Thursday, January 8, 2009

Lessons with DiSaronno

A few weeks ago at my company's holiday party, a colleague told me that I don't enjoy life. 

Okay, I'll back up... We all had a good bit to drink -- and even without alcohol I'm a bit of a sharer, but with, obviously, even a bit more. So while catching up said colleague on the rather sad state of my life in the last few months and where I see myself headed (I'd call us friendly, but not exactly friends, I guess), she did the whole nod in sympathy thing and I rambled with my amaretto sour in hand. Then I took my turn to listen. And we had a nice little chat. Then, while heading to our second (or third?) destination a bit later, she said (and I'm paraphrasing here), "Ashley, you need to enjoy life. Go out. Be yourself. People love you. I don't think you enjoy life." 

Really? That's what I give off to the world? I don't enjoy life?

When I literally stopped in my tracks, she felt immediately bad and said that that's not what she meant. And she probably didn't. She spent the next hour or so telling me how horrible she felt for what she'd said and tried to explain what she really meant. I don't really remember what that was anymore, though. Along the journey down Park Avenue South another colleague joined us and she and I began talking about our ticking biological clocks (and there I went again with the sharing). 

The baby conversation is but a vague memory, but the other comment is still very fresh. What does that even mean? And, what did it mean to me?

Maybe I don't enjoy life like it should be enjoyed. But, if I don't, I don't know what it means to really enjoy life. And then that makes me a little sad. Sure, I have things I enjoy -- reading, eating cookies, good music, great sex, maxing capacity on my TiVo, etc. -- but is enjoying life, experiencing life, about more than just being content? I don't typically enjoy the same things that my peers do. I never really did. I drink and go out occasionally, but the frequency in which I enjoy those things doesn't seem to be enough for most people my age. But does acting a bit older (or, okay, acting a lot older) mean I'm not enjoying my twenties? I never thought so before.

And, this is, of course, not to say that I plan to change my middle-aged Friday nights, but it has made me think a lot more about what an ideally enjoyable life would mean for me. And, no, I'm not living it right now. 
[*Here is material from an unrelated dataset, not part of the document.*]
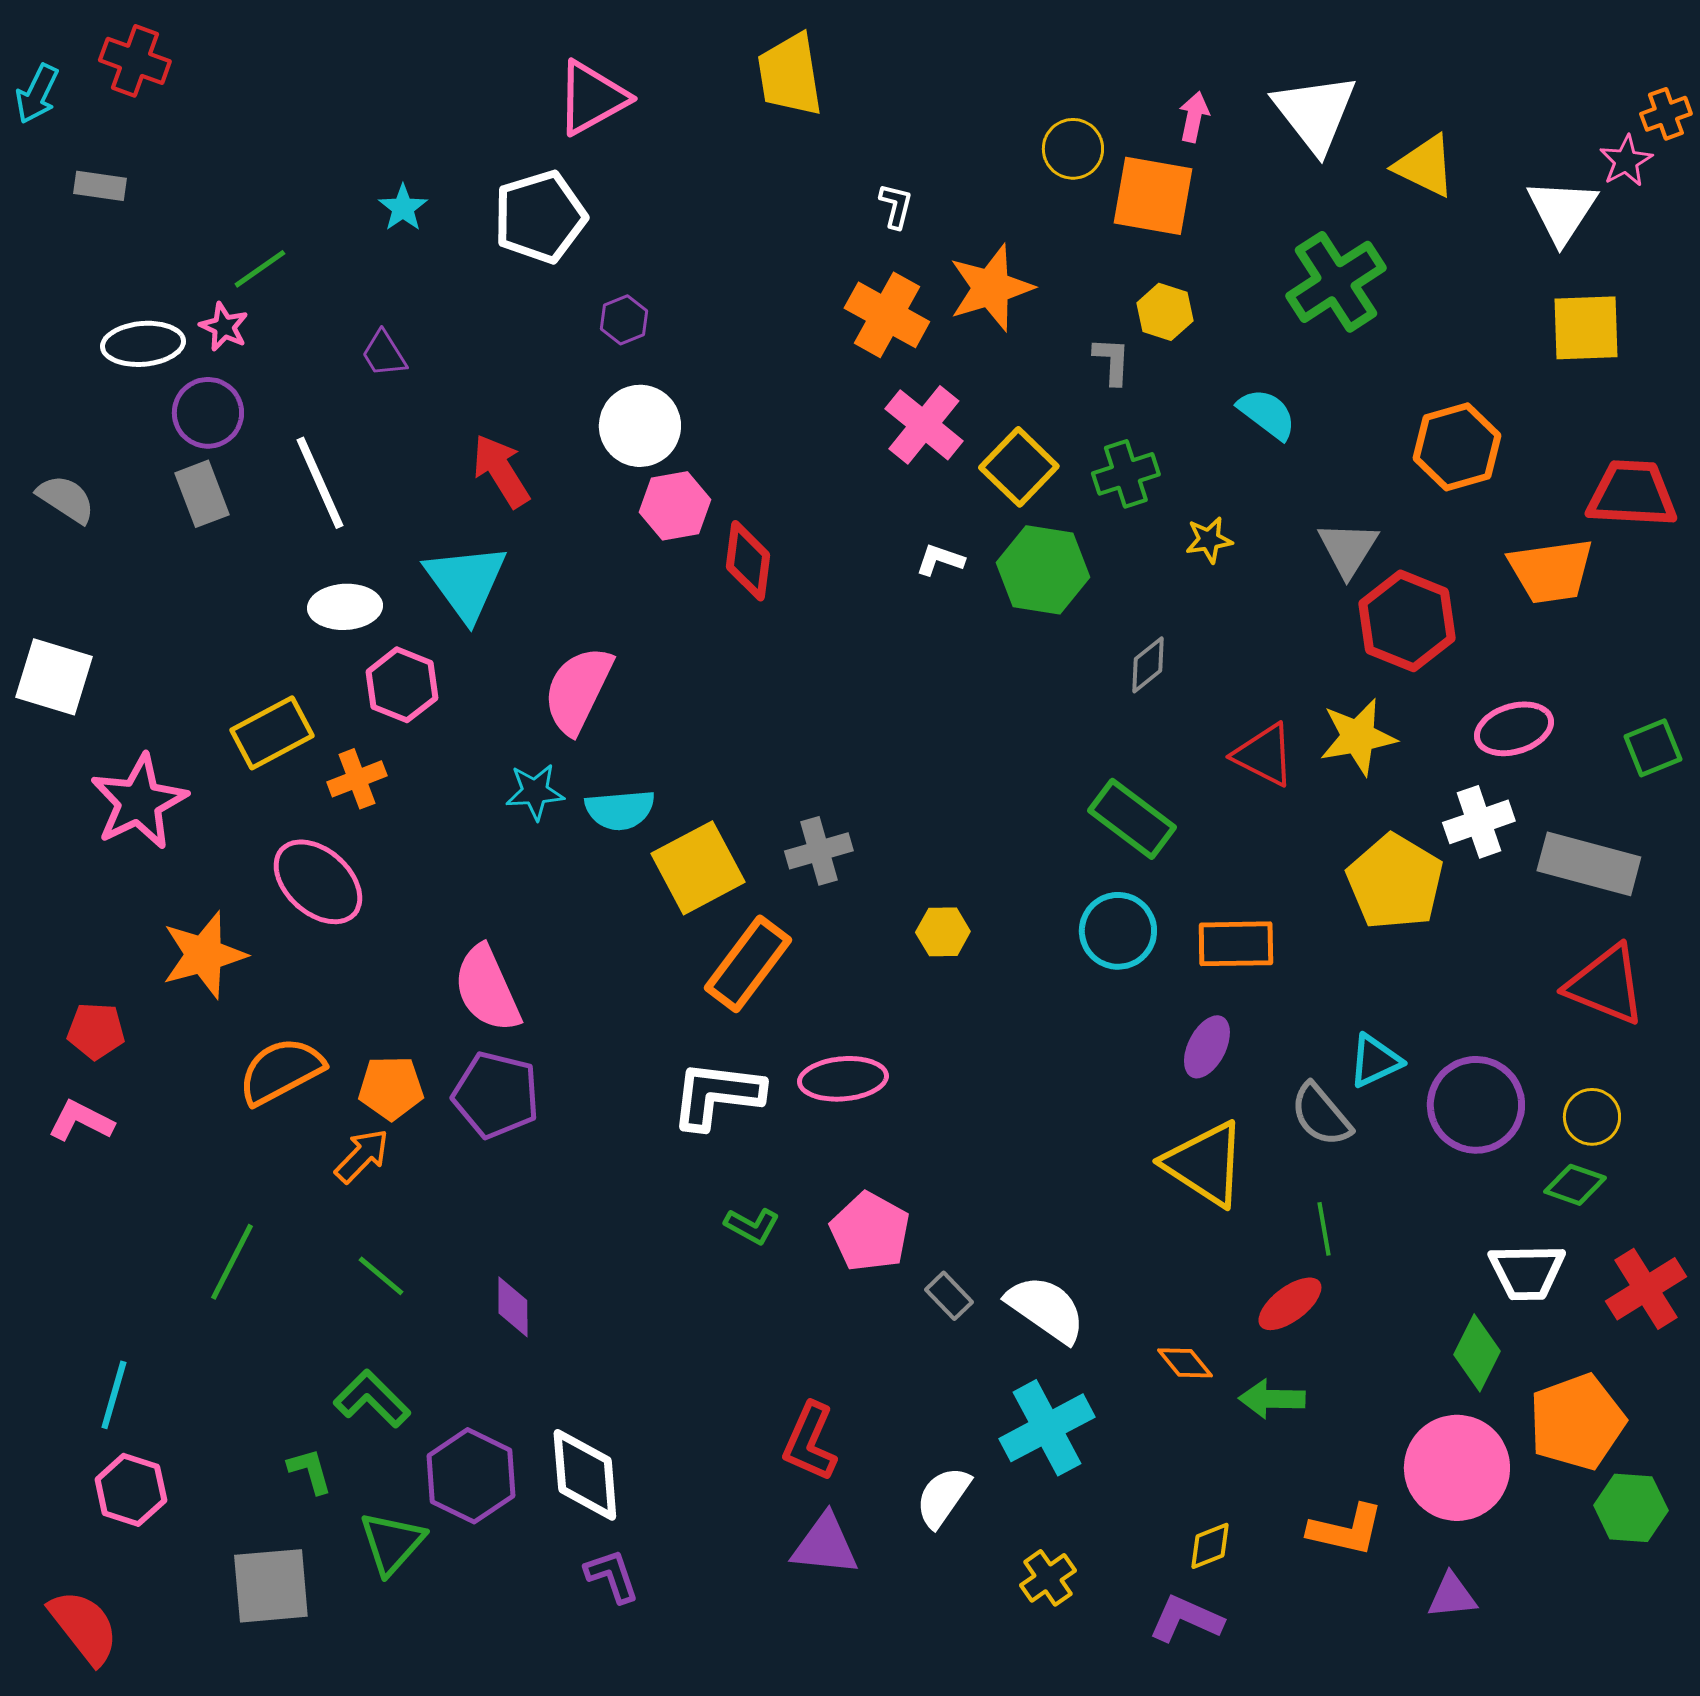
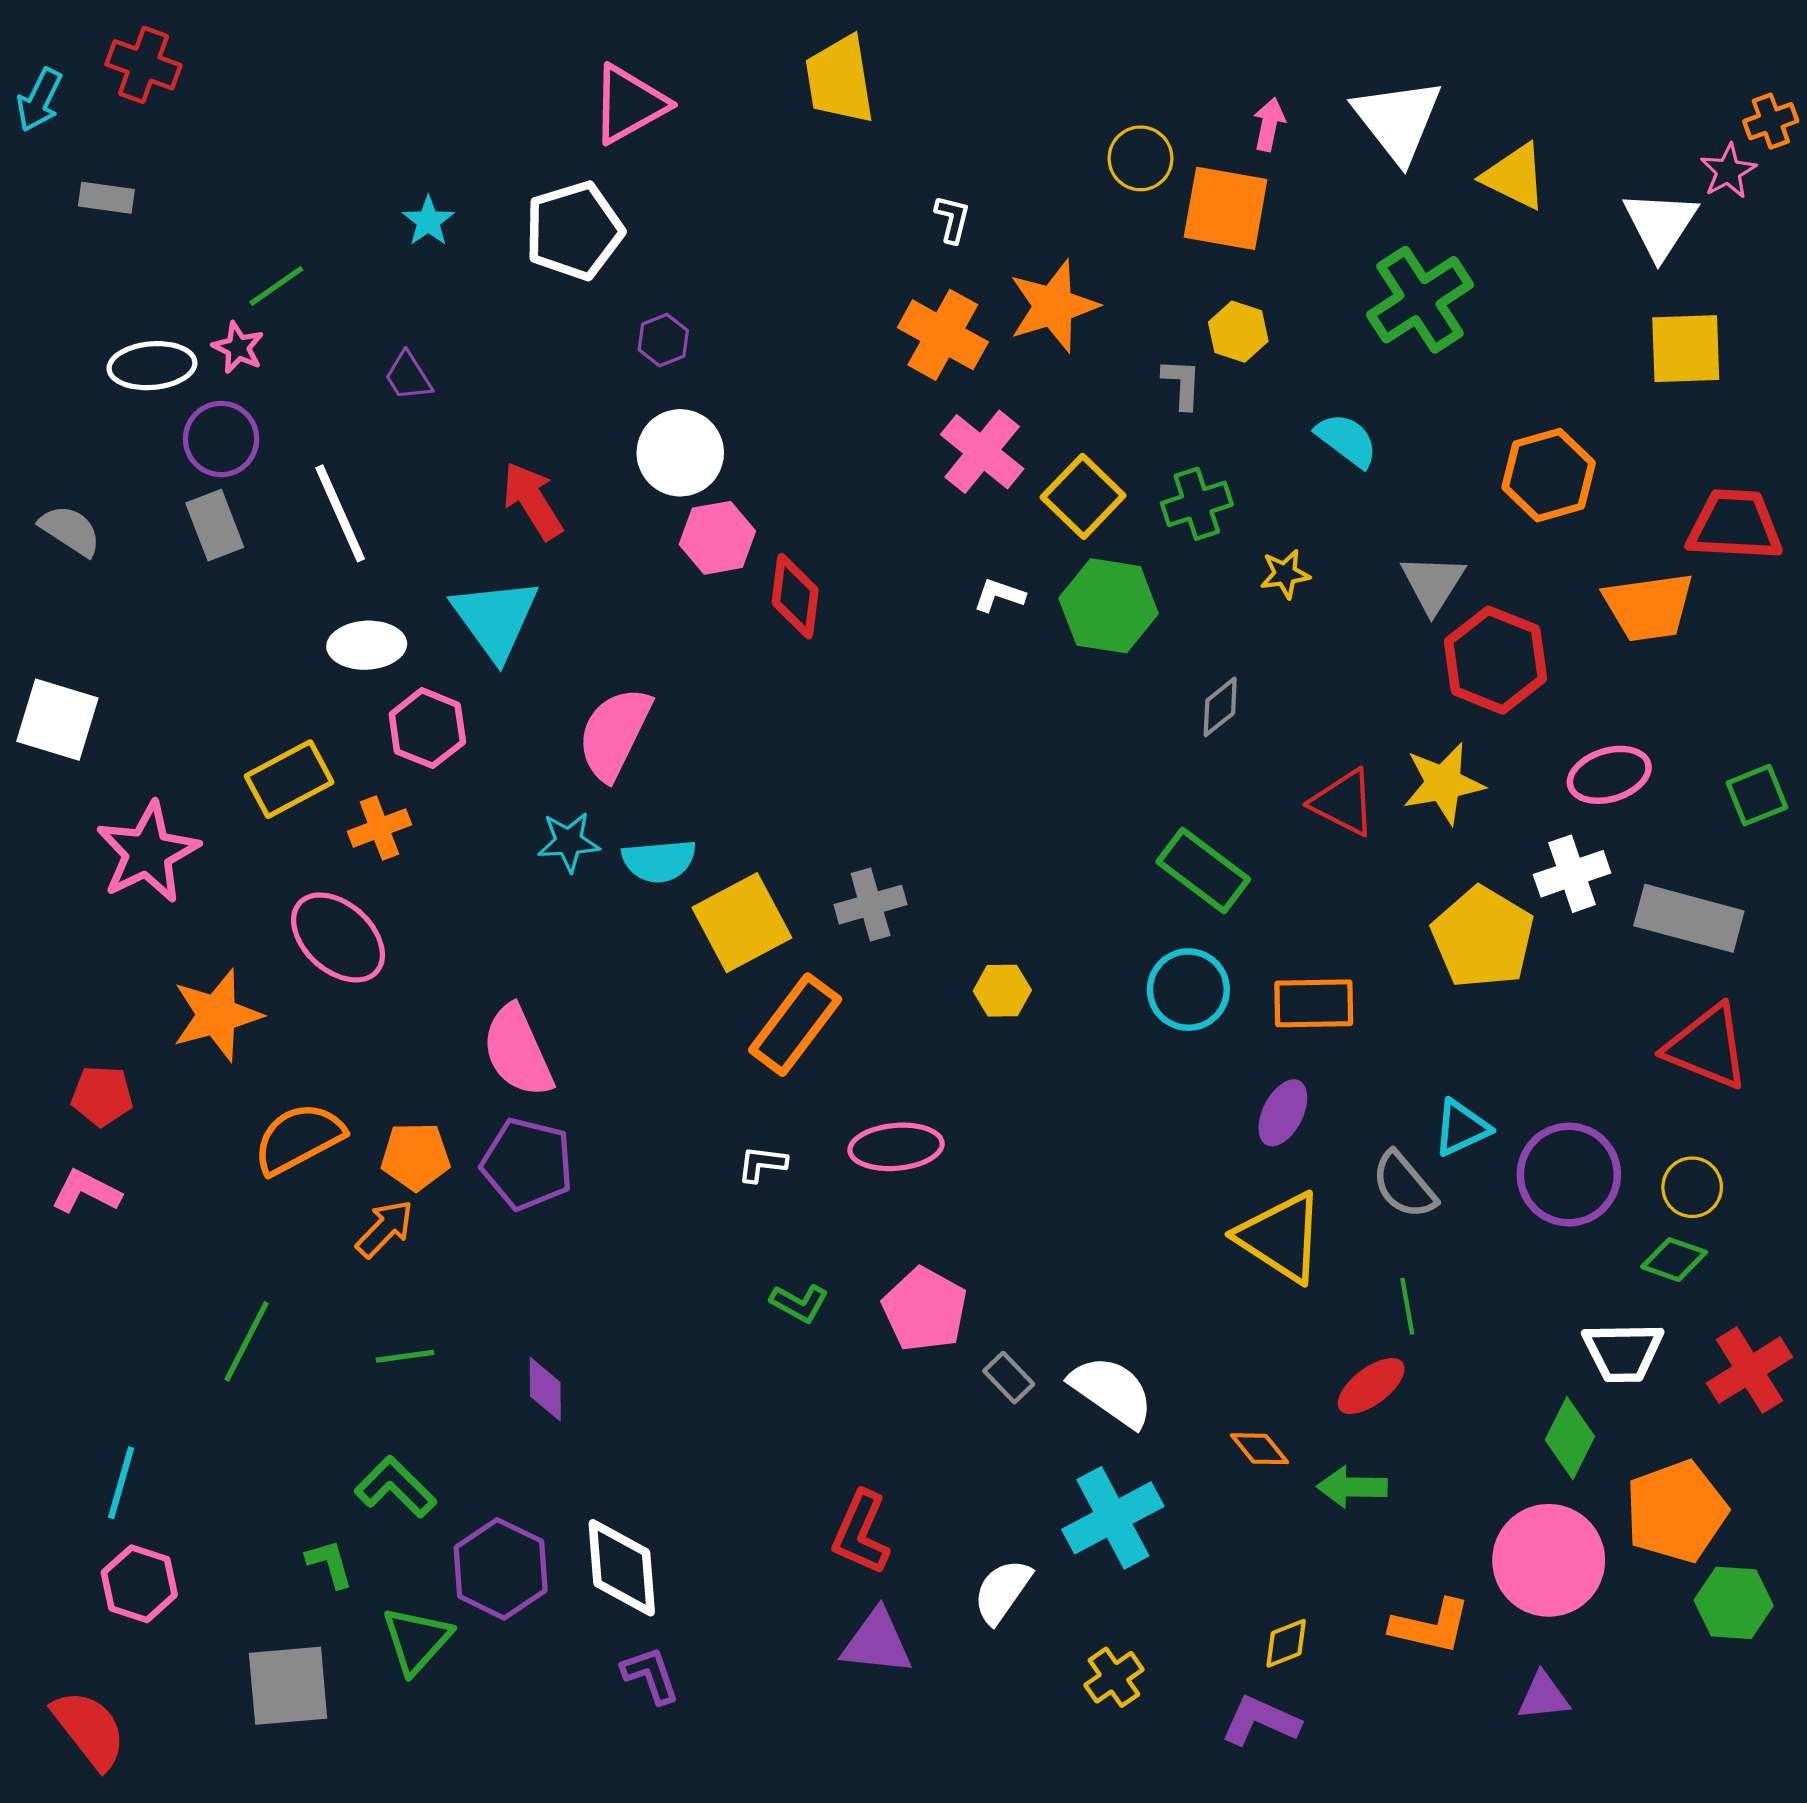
white L-shape: (717, 1095) -> (762, 1164), size x0.5
green line: (381, 1276) -> (405, 1356), turned -48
I'm not saying that this was a life-altering moment in the middle of the street, but its certainly got me thinking.

1 comment:

Mary said...

Here's what I take to heart from said co-worker's comment:

"Be yourself. People love you."

I think you've come a looooong way on the "be yourself" front. I think you, like SO many of us (myself included in the past) lost a little bit of the true essence of Ashley in your last relationship (and during the ongoing recovery). But what has THRILLED me in the past several months is that that amazing, witty, smart, gorgeous Ashley that existed underneath all your hurt and frustration has come closer to the surface for all the world to enjoy. You've done a great job of working on what makes you you, and what makes you happy.